By joining Egypt in designating the group as a terrorist organization, the kingdom may be able to persuade Western governments to blacklist the group – further weakening its power, the analyst said.
“Probably if you have the UAE joining in, and others, probably this will send a message to west, to London and Washington, this is probably going to be a masterstroke from the Saudis,” he told Al Arabiya.
No more sympathy
The sudden ban has triggered some Muslim preachers - commonly believed to be supporters of the now-banned group - to remove any indications of Brotherhood sympathies.
Mohamad al-Arefe, a Muslim preacher and a professor at the King Saud University in Saudi Arabia, has allegedly changed his display picture on Twitter that originally contained the ‘Rabaa hand’ logo, which depicts a four-fingered gesture - now banned in Egypt - raised by supporters of ousted President Mohammad Mursi.
Users of Twitter criticized Arefe, who has more than 8 million followers on Twitter, for changing his picture.
Salman al-Odah, a Muslim preacher, writer, and a host of several religious TV programs, has also changed his Twitter profile image to one that does not include the Rabaa sign.
Since the tensions between the Gulf states began, it has been noted that the tweets done by some of these preachers became less explicitly supportive of the Brotherhood in Egypt or others parts in the region.
Arefe then said on Twitter: “Dear Twitter users… Whoever believes in Allah and the Last Day, let him say good or remain silent,” indirectly avoiding comment on kingdom’s recent move to ban the Brotherhood.
Fahd al-Khireeji, a professor of Political Media, told Al Arabiya News everyone should abide by the Kingdom’s new decision.
“The issue is settled.

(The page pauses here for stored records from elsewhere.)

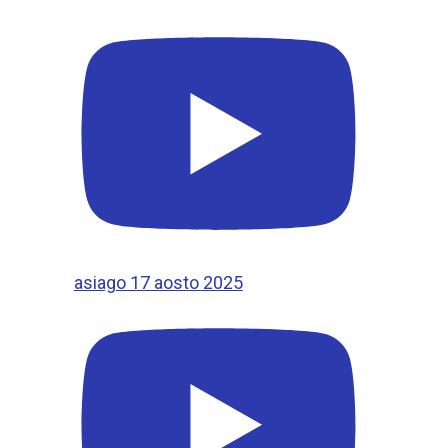
asiago 17 aosto 2025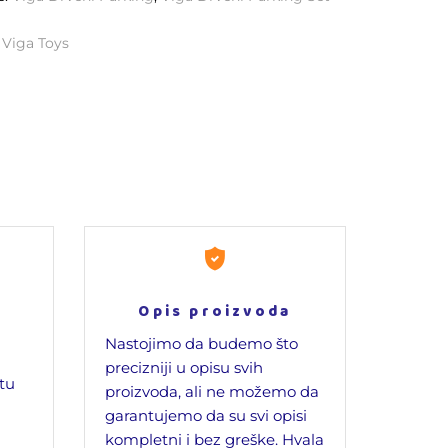
a
:
Viga Toys
Opis proizvoda
Nastojimo da budemo što
precizniji u opisu svih
jtu
proizvoda, ali ne možemo da
garantujemo da su svi opisi
kompletni i bez greške. Hvala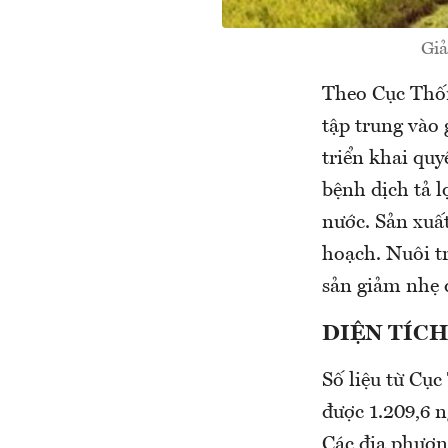
Giả
Theo Cục Thốn
tập trung vào 
triển khai quy
bệnh dịch tả l
nước. Sản xuất
hoạch. Nuôi tr
sản giảm nhẹ 
DIỆN TÍCH
Số liệu từ Cục
được 1.209,6 n
Các địa phươn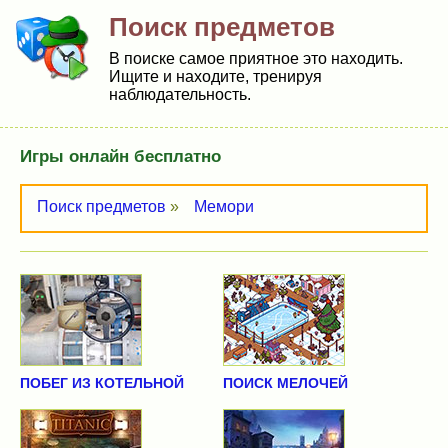
Поиск предметов
В поиске самое приятное это находить.
Ищите и находите, тренируя
наблюдательность.
Игры онлайн бесплатно
Поиск предметов
»
Мемори
ПОБЕГ ИЗ КОТЕЛЬНОЙ
ПОИСК МЕЛОЧЕЙ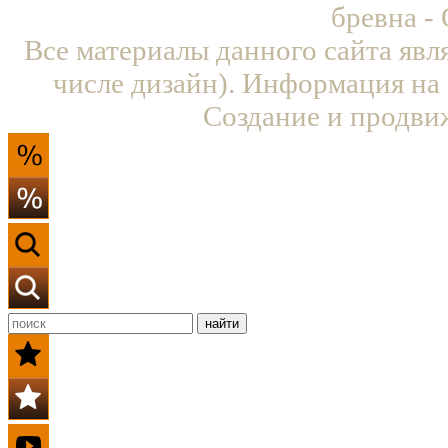
бревна -
Все материалы данного сайта явл
числе дизайн). Информация на 
Создание и продви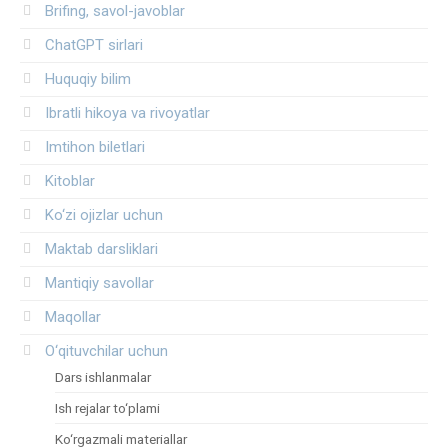
Brifing, savol-javoblar
ChatGPT sirlari
Huquqiy bilim
Ibratli hikoya va rivoyatlar
Imtihon biletlari
Kitoblar
Ko‘zi ojizlar uchun
Maktab darsliklari
Mantiqiy savollar
Maqollar
O‘qituvchilar uchun
Dars ishlanmalar
Ish rejalar to‘plami
Ko‘rgazmali materiallar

They need to know that Saudi Arabia has made a decision and all they need to do is stand for the kingdom’s fight against terrorism.”
The swift change in the preachers’ accounts triggered social media users to comment on the subject.
“Al-Arefe removed the Rabaa logo..more are yet to come,” tweeted bin_alali_uae in Arabic.
“Salman al-Ouda had the Rabaa logo, as soon as the Brotherhood was labeled a terrorist organization, he removed it. Truly a brave man!” another Twitter user said.
“Don’t gloat over AlArefe for removing the Rabaa logo...who will raise the kids if he insists on putting the logo?” tweeted JasemMurad.
Wide support base
Wiping out the Muslim Brotherhood is a “huge challenge,” due to its penetration in many societal institutions, said Abdulla.
“They are all over the place, in civil organizations, media, as well as religious associations,” he said.
The Brotherhood’s power comes from their “mass base of support,” unlike militant groups such as the Islamic State of Iraq and the Levant (ISIS) and the al-Qaeda-linked al-Nusra Front, which were also banned in the same royal decree.
“The Muslim Brotherhood have managed to penetrate societies right and left, and their appeal to the masses is greater than al-Qaeda or al-Nusra or anybody else,” he said.